* **Try it**:
Your reply should be made up of every line in the records below that holds the string "случаях".

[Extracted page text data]
Start of Block

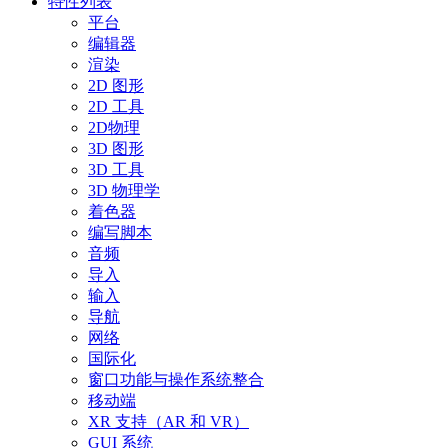
特性列表
平台
编辑器
渲染
2D 图形
2D 工具
2D物理
3D 图形
3D 工具
3D 物理学
着色器
编写脚本
音频
导入
输入
导航
网络
国际化
窗口功能与操作系统整合
移动端
XR 支持（AR 和 VR）
GUI 系统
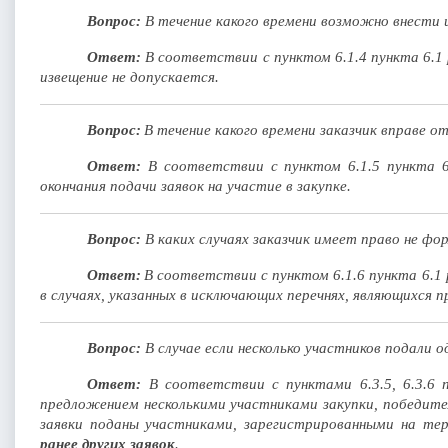
Вопрос:
В течение какого времени возможно внести 
Ответ:
В соответствии с пунктом 6.1.4 пункта 6.1
извещение не допускается.
Вопрос:
В течение какого времени заказчик вправе о
Ответ:
В соответствии с пунктом 6.1.5 пункта 6.
окончания подачи заявок на участие в закупке.
Вопрос:
В каких случаях заказчик имеет право не фо
Ответ:
В соответствии с пунктом 6.1.6 пункта 6.1
в случаях, указанных в исключающих перечнях, являющихся 
Вопрос:
В случае если несколько участников подали 
Ответ:
В соответствии с пунктами 6.3.5, 6.3.6 
предложением несколькими участниками закупки, победите
заявки поданы участниками, зарегистрированными на те
ранее других заявок
.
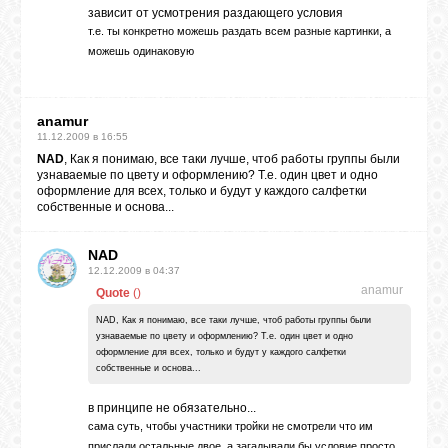
зависит от усмотрения раздающего условия
т.е. ты конкретно можешь раздать всем разные картинки, а
можешь одинаковую
anamur
11.12.2009 в 16:55
NAD
, Как я понимаю, все таки лучше, чтоб работы группы были
узнаваемые по цвету и оформлению? Т.е. один цвет и одно
оформление для всех, только и будут у каждого салфетки
собственные и основа...
NAD
12.12.2009 в 04:37
anamur
Quote
(
)
NAD, Как я понимаю, все таки лучше, чтоб работы группы были
узнаваемые по цвету и оформлению? Т.е. один цвет и одно
оформление для всех, только и будут у каждого салфетки
собственные и основа...
в принципе не обязательно...
сама суть, чтобы участники тройки не смотрели что им
прислали остальные двое. а загадывали бы условие просто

End of Block

* **Result**:
В каких случаях заказчик имеет право не фо
в случаях, указанных в исключающих перечнях, являющихся 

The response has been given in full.